EXERCISE DATA ::
****

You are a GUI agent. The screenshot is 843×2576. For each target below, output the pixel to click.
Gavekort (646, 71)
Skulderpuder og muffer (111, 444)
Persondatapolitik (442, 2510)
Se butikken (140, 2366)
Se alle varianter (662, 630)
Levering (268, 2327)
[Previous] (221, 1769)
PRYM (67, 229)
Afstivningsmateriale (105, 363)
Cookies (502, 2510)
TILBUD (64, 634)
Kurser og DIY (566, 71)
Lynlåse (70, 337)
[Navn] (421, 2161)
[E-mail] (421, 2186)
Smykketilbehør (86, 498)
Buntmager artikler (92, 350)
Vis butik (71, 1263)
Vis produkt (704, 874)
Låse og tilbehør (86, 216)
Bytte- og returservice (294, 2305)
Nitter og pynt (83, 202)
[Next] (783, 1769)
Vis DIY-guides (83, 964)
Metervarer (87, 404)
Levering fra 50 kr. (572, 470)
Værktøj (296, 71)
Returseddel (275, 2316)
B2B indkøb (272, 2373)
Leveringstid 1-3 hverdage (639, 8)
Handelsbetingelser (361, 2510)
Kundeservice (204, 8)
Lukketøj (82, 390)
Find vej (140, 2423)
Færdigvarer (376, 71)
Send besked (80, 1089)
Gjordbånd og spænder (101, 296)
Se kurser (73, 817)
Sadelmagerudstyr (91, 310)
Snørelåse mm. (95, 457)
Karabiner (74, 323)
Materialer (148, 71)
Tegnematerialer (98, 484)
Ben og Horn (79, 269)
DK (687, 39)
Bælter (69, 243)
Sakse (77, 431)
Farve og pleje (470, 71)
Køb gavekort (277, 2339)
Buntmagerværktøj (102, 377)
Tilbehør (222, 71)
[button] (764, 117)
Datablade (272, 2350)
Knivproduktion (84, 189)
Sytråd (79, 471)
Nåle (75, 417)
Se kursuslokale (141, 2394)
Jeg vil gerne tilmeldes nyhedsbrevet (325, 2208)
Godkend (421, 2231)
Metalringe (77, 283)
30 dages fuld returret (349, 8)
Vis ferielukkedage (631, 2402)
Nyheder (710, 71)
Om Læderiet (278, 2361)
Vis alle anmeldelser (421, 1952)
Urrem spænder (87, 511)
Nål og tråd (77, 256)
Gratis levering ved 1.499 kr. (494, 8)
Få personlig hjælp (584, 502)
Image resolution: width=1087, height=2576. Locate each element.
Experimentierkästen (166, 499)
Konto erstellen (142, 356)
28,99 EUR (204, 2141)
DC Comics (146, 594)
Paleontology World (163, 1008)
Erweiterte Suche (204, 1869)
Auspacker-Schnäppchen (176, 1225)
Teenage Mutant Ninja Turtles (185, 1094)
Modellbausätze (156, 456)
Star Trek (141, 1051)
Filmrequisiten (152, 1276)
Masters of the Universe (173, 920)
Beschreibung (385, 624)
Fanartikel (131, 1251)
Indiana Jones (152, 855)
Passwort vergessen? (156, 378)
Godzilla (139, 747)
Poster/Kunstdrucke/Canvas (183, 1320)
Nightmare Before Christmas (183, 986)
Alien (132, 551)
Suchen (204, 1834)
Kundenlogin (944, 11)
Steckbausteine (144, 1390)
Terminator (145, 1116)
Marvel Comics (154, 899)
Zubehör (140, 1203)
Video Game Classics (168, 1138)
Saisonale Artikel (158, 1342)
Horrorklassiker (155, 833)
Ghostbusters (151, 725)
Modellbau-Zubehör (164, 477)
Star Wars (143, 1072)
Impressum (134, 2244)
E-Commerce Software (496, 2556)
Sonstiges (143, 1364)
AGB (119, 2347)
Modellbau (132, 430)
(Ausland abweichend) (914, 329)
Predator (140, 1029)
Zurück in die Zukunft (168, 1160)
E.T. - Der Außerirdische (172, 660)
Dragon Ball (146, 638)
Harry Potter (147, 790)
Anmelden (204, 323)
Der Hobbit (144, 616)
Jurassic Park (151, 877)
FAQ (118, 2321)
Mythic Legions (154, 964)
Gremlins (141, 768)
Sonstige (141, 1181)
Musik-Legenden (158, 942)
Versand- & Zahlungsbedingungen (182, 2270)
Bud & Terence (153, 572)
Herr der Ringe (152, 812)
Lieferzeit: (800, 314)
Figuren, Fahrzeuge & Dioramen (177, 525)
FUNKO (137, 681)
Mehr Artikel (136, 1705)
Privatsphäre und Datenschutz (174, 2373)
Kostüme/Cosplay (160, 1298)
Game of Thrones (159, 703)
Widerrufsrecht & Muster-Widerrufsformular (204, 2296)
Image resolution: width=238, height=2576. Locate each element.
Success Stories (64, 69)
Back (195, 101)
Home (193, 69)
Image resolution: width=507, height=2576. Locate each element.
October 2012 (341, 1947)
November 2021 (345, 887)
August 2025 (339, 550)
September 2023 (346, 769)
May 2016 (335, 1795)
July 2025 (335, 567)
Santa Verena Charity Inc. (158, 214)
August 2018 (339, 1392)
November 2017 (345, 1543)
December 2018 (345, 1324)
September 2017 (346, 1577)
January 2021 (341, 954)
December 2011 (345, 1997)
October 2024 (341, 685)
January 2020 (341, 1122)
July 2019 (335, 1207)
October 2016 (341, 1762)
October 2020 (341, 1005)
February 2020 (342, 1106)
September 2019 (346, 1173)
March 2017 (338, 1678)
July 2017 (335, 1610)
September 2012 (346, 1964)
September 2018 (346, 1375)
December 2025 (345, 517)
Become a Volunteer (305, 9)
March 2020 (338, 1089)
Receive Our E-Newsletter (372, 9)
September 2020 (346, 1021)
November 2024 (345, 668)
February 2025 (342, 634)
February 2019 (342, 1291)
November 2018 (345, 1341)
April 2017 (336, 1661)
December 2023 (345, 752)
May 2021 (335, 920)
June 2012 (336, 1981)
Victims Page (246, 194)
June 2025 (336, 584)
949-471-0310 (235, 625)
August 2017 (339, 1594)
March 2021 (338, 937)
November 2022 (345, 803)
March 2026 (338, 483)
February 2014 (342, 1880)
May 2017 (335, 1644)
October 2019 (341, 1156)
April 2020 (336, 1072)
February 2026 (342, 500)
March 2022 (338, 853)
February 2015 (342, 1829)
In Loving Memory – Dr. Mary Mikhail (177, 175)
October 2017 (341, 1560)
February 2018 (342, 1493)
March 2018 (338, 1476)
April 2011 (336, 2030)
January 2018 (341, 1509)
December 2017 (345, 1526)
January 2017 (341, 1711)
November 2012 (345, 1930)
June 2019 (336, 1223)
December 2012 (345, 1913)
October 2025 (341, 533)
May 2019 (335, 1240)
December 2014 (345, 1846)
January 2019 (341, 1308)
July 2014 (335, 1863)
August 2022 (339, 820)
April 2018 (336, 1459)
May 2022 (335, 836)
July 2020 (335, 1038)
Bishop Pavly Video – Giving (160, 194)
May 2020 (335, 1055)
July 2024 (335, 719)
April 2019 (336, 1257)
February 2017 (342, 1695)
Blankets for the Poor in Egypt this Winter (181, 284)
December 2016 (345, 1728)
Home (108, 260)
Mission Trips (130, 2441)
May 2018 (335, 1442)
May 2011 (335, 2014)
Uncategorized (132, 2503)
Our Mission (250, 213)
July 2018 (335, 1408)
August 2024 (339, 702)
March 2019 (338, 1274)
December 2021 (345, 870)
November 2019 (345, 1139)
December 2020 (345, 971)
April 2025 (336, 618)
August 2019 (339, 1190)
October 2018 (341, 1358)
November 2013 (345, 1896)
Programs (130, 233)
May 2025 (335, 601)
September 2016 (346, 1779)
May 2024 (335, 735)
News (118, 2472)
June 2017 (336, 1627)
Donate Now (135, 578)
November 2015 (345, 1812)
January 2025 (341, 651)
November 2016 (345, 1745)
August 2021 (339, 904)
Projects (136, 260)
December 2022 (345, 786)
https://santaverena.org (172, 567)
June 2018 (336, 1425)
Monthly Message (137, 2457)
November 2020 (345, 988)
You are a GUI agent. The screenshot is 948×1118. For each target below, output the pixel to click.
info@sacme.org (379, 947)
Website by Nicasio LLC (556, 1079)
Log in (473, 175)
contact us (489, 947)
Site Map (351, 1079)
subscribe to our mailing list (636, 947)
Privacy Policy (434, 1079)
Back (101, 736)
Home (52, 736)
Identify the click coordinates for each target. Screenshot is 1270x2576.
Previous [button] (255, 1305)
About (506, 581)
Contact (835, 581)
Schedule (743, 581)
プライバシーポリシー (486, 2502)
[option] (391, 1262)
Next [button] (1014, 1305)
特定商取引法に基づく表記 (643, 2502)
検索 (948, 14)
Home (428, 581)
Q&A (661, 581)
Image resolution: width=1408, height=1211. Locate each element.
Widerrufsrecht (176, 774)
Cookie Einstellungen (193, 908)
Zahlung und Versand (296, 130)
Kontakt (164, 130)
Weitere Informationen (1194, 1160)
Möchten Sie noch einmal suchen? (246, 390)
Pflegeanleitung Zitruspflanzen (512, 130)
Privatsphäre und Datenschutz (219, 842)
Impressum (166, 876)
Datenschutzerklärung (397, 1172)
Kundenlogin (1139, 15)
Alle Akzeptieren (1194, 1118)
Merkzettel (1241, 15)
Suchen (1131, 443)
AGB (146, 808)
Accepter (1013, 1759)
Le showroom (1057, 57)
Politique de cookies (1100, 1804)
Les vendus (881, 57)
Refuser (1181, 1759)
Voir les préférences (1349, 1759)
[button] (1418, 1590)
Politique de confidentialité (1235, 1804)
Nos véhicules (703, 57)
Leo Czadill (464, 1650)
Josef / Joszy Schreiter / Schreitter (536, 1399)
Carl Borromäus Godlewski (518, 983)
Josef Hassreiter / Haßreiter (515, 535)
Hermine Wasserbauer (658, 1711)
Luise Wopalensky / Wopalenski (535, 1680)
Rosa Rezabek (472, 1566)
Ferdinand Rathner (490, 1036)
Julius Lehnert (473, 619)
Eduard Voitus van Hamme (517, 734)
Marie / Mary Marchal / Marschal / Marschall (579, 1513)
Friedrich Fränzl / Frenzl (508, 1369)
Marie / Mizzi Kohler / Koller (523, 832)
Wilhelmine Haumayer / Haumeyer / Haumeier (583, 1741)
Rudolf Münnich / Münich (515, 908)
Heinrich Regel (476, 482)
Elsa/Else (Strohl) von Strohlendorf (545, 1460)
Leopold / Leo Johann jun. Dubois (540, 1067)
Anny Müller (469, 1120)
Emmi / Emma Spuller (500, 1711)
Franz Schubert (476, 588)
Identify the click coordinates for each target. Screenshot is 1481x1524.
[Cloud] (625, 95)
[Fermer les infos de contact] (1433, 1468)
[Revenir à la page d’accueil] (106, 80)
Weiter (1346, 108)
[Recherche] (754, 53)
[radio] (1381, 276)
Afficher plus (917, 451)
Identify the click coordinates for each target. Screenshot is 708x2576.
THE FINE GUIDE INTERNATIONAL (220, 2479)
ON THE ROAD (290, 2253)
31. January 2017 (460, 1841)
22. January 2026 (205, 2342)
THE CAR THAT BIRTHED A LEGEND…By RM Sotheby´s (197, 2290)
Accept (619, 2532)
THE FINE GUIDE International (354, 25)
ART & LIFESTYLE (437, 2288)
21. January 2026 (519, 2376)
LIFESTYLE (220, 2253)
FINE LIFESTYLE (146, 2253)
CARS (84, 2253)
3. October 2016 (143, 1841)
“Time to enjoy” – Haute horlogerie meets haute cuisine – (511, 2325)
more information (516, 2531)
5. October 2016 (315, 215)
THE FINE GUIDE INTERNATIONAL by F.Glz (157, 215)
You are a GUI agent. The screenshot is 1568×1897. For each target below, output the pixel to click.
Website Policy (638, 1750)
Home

****

INSTRUCTIONS TO FOLLOW :: Search the material above for lines containing the string "agent", then pull them out.

PROBLEM SOLUTION ::
You are a GUI agent. The screenshot is 843×2576. For each target below, output the pixel to click.
You are a GUI agent. The screenshot is 948×1118. For each target below, output the pixel to click.
You are a GUI agent. The screenshot is 1568×1897. For each target below, output the pixel to click.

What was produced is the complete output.